(Saved data entries)
####
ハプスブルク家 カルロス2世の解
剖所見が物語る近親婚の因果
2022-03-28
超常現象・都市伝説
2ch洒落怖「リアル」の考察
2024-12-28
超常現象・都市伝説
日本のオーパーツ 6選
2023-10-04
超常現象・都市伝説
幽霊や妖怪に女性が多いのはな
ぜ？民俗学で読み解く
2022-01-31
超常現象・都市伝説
####
What is needed is an exact copy of the lines from the one containing "2ch洒落怖「リアル」の考察" to the end of the data; please add nothing else.

▶ **TASK SOLUTION**
2ch洒落怖「リアル」の考察
2024-12-28
超常現象・都市伝説
日本のオーパーツ 6選
2023-10-04
超常現象・都市伝説
幽霊や妖怪に女性が多いのはな
ぜ？民俗学で読み解く
2022-01-31
超常現象・都市伝説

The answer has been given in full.